| What you should do |
In the entries that follow, find each line with the word "number" and copy it.

[Document understanding data]
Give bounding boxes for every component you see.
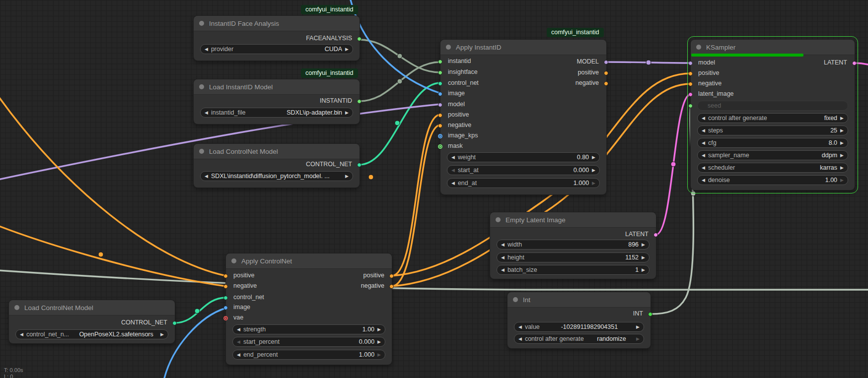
decrement-arrow-icon[interactable]: ◀ xyxy=(237,327,240,332)
increment-arrow-icon[interactable]: ▶ xyxy=(377,327,381,332)
node-collapse-dot-icon[interactable] xyxy=(199,21,204,26)
input-port-control-net[interactable] xyxy=(438,81,442,86)
widget-value[interactable]: ◀value-1028911982904351▶ xyxy=(514,322,644,332)
link-midpoint-dot[interactable] xyxy=(195,309,200,314)
input-port-control-net[interactable] xyxy=(223,296,228,300)
increment-arrow-icon[interactable]: ▶ xyxy=(592,181,595,186)
increment-arrow-icon[interactable]: ▶ xyxy=(840,116,844,121)
increment-arrow-icon[interactable]: ▶ xyxy=(592,155,595,160)
increment-arrow-icon[interactable]: ▶ xyxy=(377,340,381,344)
link-midpoint-dot[interactable] xyxy=(397,79,402,84)
input-port-mask[interactable] xyxy=(438,144,442,149)
node-title-bar[interactable]: InstantID Face Analysis xyxy=(194,16,360,31)
decrement-arrow-icon[interactable]: ◀ xyxy=(501,268,505,272)
decrement-arrow-icon[interactable]: ◀ xyxy=(205,111,208,115)
decrement-arrow-icon[interactable]: ◀ xyxy=(205,174,208,179)
input-port-latent-image[interactable] xyxy=(688,92,693,97)
widget-start-percent[interactable]: ◀start_percent0.000▶ xyxy=(232,337,385,347)
decrement-arrow-icon[interactable]: ◀ xyxy=(451,155,455,160)
output-port-negative[interactable] xyxy=(389,284,394,289)
decrement-arrow-icon[interactable]: ◀ xyxy=(518,337,522,341)
node-title-bar[interactable]: Apply InstantID xyxy=(440,40,606,55)
decrement-arrow-icon[interactable]: ◀ xyxy=(451,168,455,173)
input-port-negative[interactable] xyxy=(223,284,228,289)
input-port-negative[interactable] xyxy=(438,124,442,128)
widget-batch-size[interactable]: ◀batch_size1▶ xyxy=(497,265,650,275)
increment-arrow-icon[interactable]: ▶ xyxy=(160,332,164,337)
decrement-arrow-icon[interactable]: ◀ xyxy=(702,116,705,121)
increment-arrow-icon[interactable]: ▶ xyxy=(840,128,844,133)
node-ksampler[interactable]: KSamplermodelpositivenegativelatent_imag… xyxy=(691,40,855,190)
widget-provider[interactable]: ◀providerCUDA▶ xyxy=(200,44,353,54)
increment-arrow-icon[interactable]: ▶ xyxy=(636,325,640,329)
decrement-arrow-icon[interactable]: ◀ xyxy=(702,153,705,158)
widget-weight[interactable]: ◀weight0.80▶ xyxy=(447,152,600,162)
input-port-positive[interactable] xyxy=(223,274,228,278)
node-collapse-dot-icon[interactable] xyxy=(231,258,236,263)
output-port-negative[interactable] xyxy=(604,81,608,86)
node-title-bar[interactable]: KSampler xyxy=(691,40,855,55)
widget-width[interactable]: ◀width896▶ xyxy=(497,240,650,250)
input-port-positive[interactable] xyxy=(688,71,693,76)
node-collapse-dot-icon[interactable] xyxy=(696,45,701,50)
node-collapse-dot-icon[interactable] xyxy=(496,217,501,222)
link-midpoint-dot[interactable] xyxy=(368,175,373,180)
widget-control-after-generate[interactable]: ◀control after generaterandomize▶ xyxy=(514,334,644,344)
node-collapse-dot-icon[interactable] xyxy=(199,149,204,154)
increment-arrow-icon[interactable]: ▶ xyxy=(840,166,844,170)
node-collapse-dot-icon[interactable] xyxy=(446,45,451,50)
increment-arrow-icon[interactable]: ▶ xyxy=(642,255,645,260)
widget-start-at[interactable]: ◀start_at0.000▶ xyxy=(447,165,600,175)
node-load-instantid-model[interactable]: Load InstantID ModelINSTANTID◀instantid_… xyxy=(194,79,360,124)
input-port-vae[interactable] xyxy=(223,316,228,320)
input-port-image-kps[interactable] xyxy=(438,134,442,138)
node-title-bar[interactable]: Load ControlNet Model xyxy=(194,144,360,159)
node-apply-instantid[interactable]: Apply InstantIDinstantidinsightfacecontr… xyxy=(440,40,606,194)
output-port-faceanalysis[interactable] xyxy=(357,37,362,41)
input-port-image[interactable] xyxy=(438,92,442,96)
input-port-instantid[interactable] xyxy=(438,60,442,64)
widget-end-at[interactable]: ◀end_at1.000▶ xyxy=(447,178,600,188)
input-port-model[interactable] xyxy=(438,103,442,107)
node-title-bar[interactable]: Load InstantID Model xyxy=(194,79,360,95)
output-port-latent[interactable] xyxy=(653,233,658,237)
widget-control-net-n[interactable]: ◀control_net_n...OpenPoseXL2.safetensors… xyxy=(15,329,168,339)
output-port-model[interactable] xyxy=(604,60,608,64)
node-title-bar[interactable]: Load ControlNet Model xyxy=(9,300,175,315)
input-port-negative[interactable] xyxy=(688,82,693,86)
widget-sdxl-instantid-diffusion-pytorch-model[interactable]: ◀SDXL\instantid\diffusion_pytorch_model.… xyxy=(200,171,353,181)
increment-arrow-icon[interactable]: ▶ xyxy=(377,353,381,357)
node-int[interactable]: IntINT◀value-1028911982904351▶◀control a… xyxy=(507,292,651,348)
decrement-arrow-icon[interactable]: ◀ xyxy=(205,47,208,52)
widget-control-after-generate[interactable]: ◀control after generatefixed▶ xyxy=(697,113,848,123)
input-port-insightface[interactable] xyxy=(438,70,442,75)
output-port-latent[interactable] xyxy=(852,61,857,65)
node-collapse-dot-icon[interactable] xyxy=(513,297,518,302)
link-midpoint-dot[interactable] xyxy=(98,252,103,257)
decrement-arrow-icon[interactable]: ◀ xyxy=(702,141,705,145)
node-graph-canvas[interactable]: T: 0.00s L: 0 comfyui_instantidcomfyui_i… xyxy=(0,0,868,378)
node-collapse-dot-icon[interactable] xyxy=(199,84,204,89)
widget-instantid-file[interactable]: ◀instantid_fileSDXL\ip-adapter.bin▶ xyxy=(200,108,353,118)
node-collapse-dot-icon[interactable] xyxy=(14,305,19,310)
output-port-positive[interactable] xyxy=(604,71,608,75)
decrement-arrow-icon[interactable]: ◀ xyxy=(518,325,522,329)
increment-arrow-icon[interactable]: ▶ xyxy=(840,178,844,183)
link-midpoint-dot[interactable] xyxy=(646,60,651,65)
decrement-arrow-icon[interactable]: ◀ xyxy=(237,353,240,357)
output-port-control-net[interactable] xyxy=(357,163,362,167)
link-midpoint-dot[interactable] xyxy=(671,162,676,167)
input-port-image[interactable] xyxy=(223,306,228,310)
decrement-arrow-icon[interactable]: ◀ xyxy=(20,332,23,337)
increment-arrow-icon[interactable]: ▶ xyxy=(345,111,349,115)
increment-arrow-icon[interactable]: ▶ xyxy=(636,337,640,341)
increment-arrow-icon[interactable]: ▶ xyxy=(345,47,349,52)
decrement-arrow-icon[interactable]: ◀ xyxy=(702,178,705,183)
link-midpoint-dot[interactable] xyxy=(397,54,402,59)
widget-height[interactable]: ◀height1152▶ xyxy=(497,252,650,262)
node-title-bar[interactable]: Apply ControlNet xyxy=(226,253,392,269)
widget-steps[interactable]: ◀steps25▶ xyxy=(697,126,848,135)
increment-arrow-icon[interactable]: ▶ xyxy=(840,141,844,145)
link-midpoint-dot[interactable] xyxy=(691,191,696,196)
output-port-instantid[interactable] xyxy=(357,99,362,104)
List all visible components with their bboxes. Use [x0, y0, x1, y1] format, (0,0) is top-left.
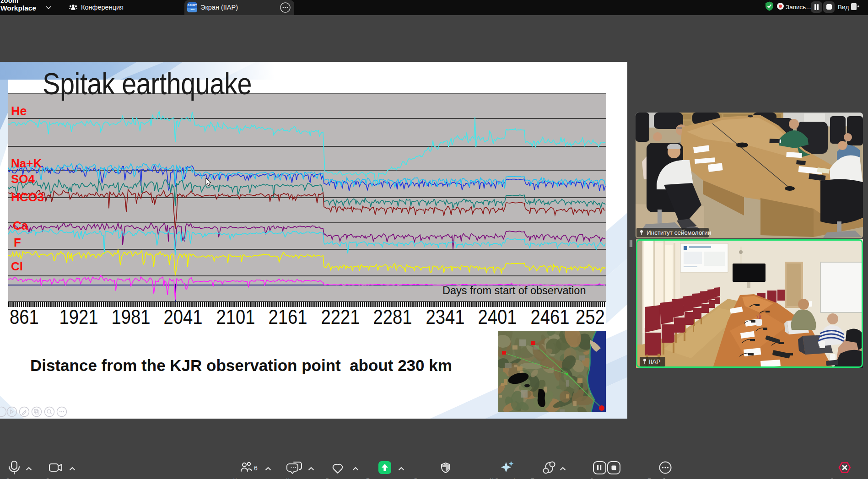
svg-text:Институт сейсмологии: Институт сейсмологии	[647, 229, 711, 236]
svg-text:6: 6	[254, 464, 258, 472]
svg-text:IIAP: IIAP	[649, 358, 661, 365]
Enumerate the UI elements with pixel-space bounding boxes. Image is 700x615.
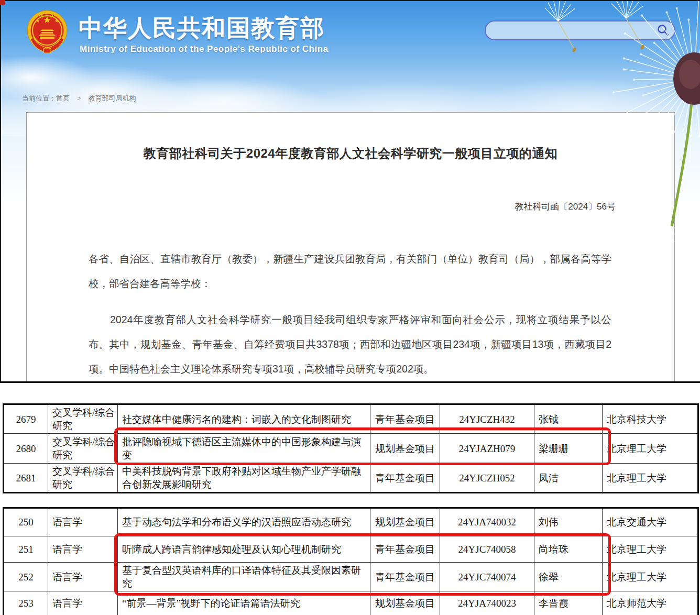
cell-discipline: 交叉学科/综合研究: [48, 404, 118, 434]
table-row: 2681交叉学科/综合研究中美科技脱钩背景下政府补贴对区域生物产业产学研融合创新…: [4, 464, 698, 493]
cell-discipline: 语言学: [48, 508, 118, 536]
notice-title: 教育部社科司关于2024年度教育部人文社会科学研究一般项目立项的通知: [27, 145, 674, 162]
cell-university: 北京理工大学: [603, 536, 698, 563]
cell-title: 中美科技脱钩背景下政府补贴对区域生物产业产学研融合创新发展影响研究: [118, 464, 370, 493]
site-subtitle: Ministry of Education of the People's Re…: [80, 44, 329, 54]
cell-title: 听障成人跨语言韵律感知处理及认知心理机制研究: [118, 536, 370, 563]
cell-title: 批评隐喻视域下德语区主流媒体中的中国形象构建与演变: [118, 434, 370, 464]
cell-leader: 梁珊珊: [534, 434, 603, 464]
search-button[interactable]: [657, 24, 670, 37]
notice-body: 2024年度教育部人文社会科学研究一般项目经我司组织专家严格评审和面向社会公示，…: [89, 308, 611, 381]
table-row: 250语言学基于动态句法学和分布语义学的汉语照应语动态研究规划基金项目24YJA…: [4, 508, 698, 536]
cell-project-no: 24YJAZH079: [440, 434, 534, 464]
cell-leader: 李晋霞: [534, 591, 603, 615]
cell-university: 北京师范大学: [603, 591, 698, 615]
table-row: 2680交叉学科/综合研究批评隐喻视域下德语区主流媒体中的中国形象构建与演变规划…: [4, 434, 698, 464]
table-row: 253语言学“前景—背景”视野下的论证语篇语法研究规划基金项目24YJA7400…: [4, 591, 698, 615]
cell-leader: 凤洁: [534, 464, 603, 493]
cell-project-no: 24YJCZH432: [440, 404, 534, 434]
table-row: 2679交叉学科/综合研究社交媒体中健康污名的建构：词嵌入的文化制图研究青年基金…: [4, 404, 698, 434]
cell-title: “前景—背景”视野下的论证语篇语法研究: [118, 591, 370, 615]
section-divider: [0, 381, 700, 383]
page-corner-mark: [0, 0, 5, 5]
national-emblem-logo: [24, 8, 70, 58]
breadcrumb-separator: >: [77, 94, 81, 102]
page-top-edge: [0, 0, 700, 1]
cell-discipline: 语言学: [48, 536, 118, 563]
cell-fund-type: 规划基金项目: [370, 591, 440, 615]
cell-fund-type: 规划基金项目: [370, 508, 440, 536]
cell-university: 北京科技大学: [603, 404, 698, 434]
breadcrumb: 当前位置：首页>教育部司局机构: [22, 94, 136, 103]
cell-project-no: 24YJA740032: [440, 508, 534, 536]
search-input[interactable]: [493, 23, 652, 38]
cell-discipline: 交叉学科/综合研究: [48, 464, 118, 493]
cell-title: 基于复合型汉英语料库的口译语体特征及其受限因素研究: [118, 563, 370, 591]
notice-doc-number: 教社科司函〔2024〕56号: [515, 201, 616, 213]
cell-university: 北京理工大学: [603, 464, 698, 493]
cell-no: 252: [4, 563, 48, 591]
cell-project-no: 24YJC740058: [440, 536, 534, 563]
cell-leader: 张钺: [534, 404, 603, 434]
cell-discipline: 交叉学科/综合研究: [48, 434, 118, 464]
cell-title: 基于动态句法学和分布语义学的汉语照应语动态研究: [118, 508, 370, 536]
breadcrumb-link-home[interactable]: 首页: [56, 94, 70, 102]
notice-panel: 教育部社科司关于2024年度教育部人文社会科学研究一般项目立项的通知 教社科司函…: [26, 112, 675, 382]
cell-fund-type: 规划基金项目: [370, 434, 440, 464]
cell-fund-type: 青年基金项目: [370, 404, 440, 434]
cell-leader: 徐翠: [534, 563, 603, 591]
cell-discipline: 语言学: [48, 563, 118, 591]
cell-title: 社交媒体中健康污名的建构：词嵌入的文化制图研究: [118, 404, 370, 434]
cell-no: 251: [4, 536, 48, 563]
cell-project-no: 24YJCZH052: [440, 464, 534, 493]
cell-university: 北京理工大学: [603, 434, 698, 464]
cell-fund-type: 青年基金项目: [370, 536, 440, 563]
cell-no: 2681: [4, 464, 48, 493]
search-bar[interactable]: [485, 20, 675, 40]
cell-university: 北京理工大学: [603, 563, 698, 591]
project-table-2: 250语言学基于动态句法学和分布语义学的汉语照应语动态研究规划基金项目24YJA…: [3, 507, 697, 615]
cell-no: 2680: [4, 434, 48, 464]
table-row: 251语言学听障成人跨语言韵律感知处理及认知心理机制研究青年基金项目24YJC7…: [4, 536, 698, 563]
breadcrumb-link-section[interactable]: 教育部司局机构: [89, 94, 136, 102]
cell-no: 250: [4, 508, 48, 536]
notice-salutation: 各省、自治区、直辖市教育厅（教委），新疆生产建设兵团教育局，有关部门（单位）教育…: [89, 247, 611, 296]
cell-leader: 刘伟: [534, 508, 603, 536]
search-icon: [657, 24, 670, 37]
cell-no: 253: [4, 591, 48, 615]
national-emblem-icon: [24, 8, 70, 58]
site-title: 中华人民共和国教育部: [79, 13, 325, 44]
cell-university: 北京交通大学: [603, 508, 698, 536]
cell-fund-type: 青年基金项目: [370, 464, 440, 493]
cell-fund-type: 青年基金项目: [370, 563, 440, 591]
project-table-1: 2679交叉学科/综合研究社交媒体中健康污名的建构：词嵌入的文化制图研究青年基金…: [3, 403, 697, 493]
breadcrumb-label: 当前位置：: [22, 94, 56, 102]
cell-no: 2679: [4, 404, 48, 434]
cell-leader: 尚培珠: [534, 536, 603, 563]
cell-project-no: 24YJC740074: [440, 563, 534, 591]
cell-project-no: 24YJA740023: [440, 591, 534, 615]
table-row: 252语言学基于复合型汉英语料库的口译语体特征及其受限因素研究青年基金项目24Y…: [4, 563, 698, 591]
cell-discipline: 语言学: [48, 591, 118, 615]
page-left-edge: [0, 0, 1, 382]
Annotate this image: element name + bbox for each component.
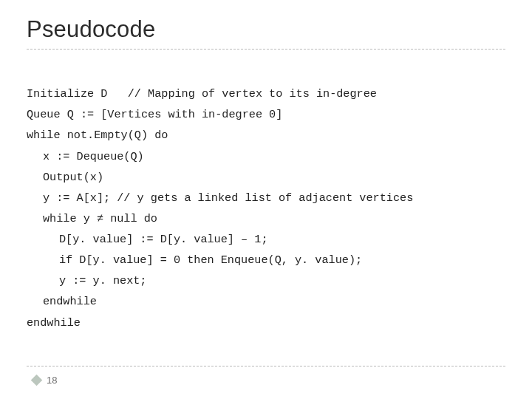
code-line: endwhile [27,316,81,330]
code-line: if D[y. value] = 0 then Enqueue(Q, y. va… [27,250,362,270]
code-line: y := y. next; [27,270,146,291]
code-line: while y ≠ null do [27,208,157,229]
pseudocode-block: Initialize D // Mapping of vertex to its… [27,63,505,354]
code-line: endwhile [27,291,97,312]
slide-title: Pseudocode [27,16,505,43]
code-line: D[y. value] := D[y. value] – 1; [27,229,268,250]
diamond-icon [31,375,43,386]
slide: Pseudocode Initialize D // Mapping of ve… [0,0,532,399]
code-line: x := Dequeue(Q) [27,146,144,167]
page-number: 18 [47,375,57,386]
code-line: y := A[x]; // y gets a linked list of ad… [27,188,413,208]
code-line: Initialize D // Mapping of vertex to its… [27,87,377,100]
code-line: Queue Q := [Vertices with in-degree 0] [27,108,282,121]
footer-divider [27,366,505,366]
code-line: Output(x) [27,167,103,188]
title-divider [27,49,505,50]
page-number-wrap: 18 [33,375,57,386]
code-line: while not.Empty(Q) do [27,129,168,142]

| Final answer |
notice-doc-number: 教社科司函〔2024〕56号: [515, 201, 616, 213]
page-number: 18 [47,375,57,386]
page-number-wrap: 18 [33,375,57,386]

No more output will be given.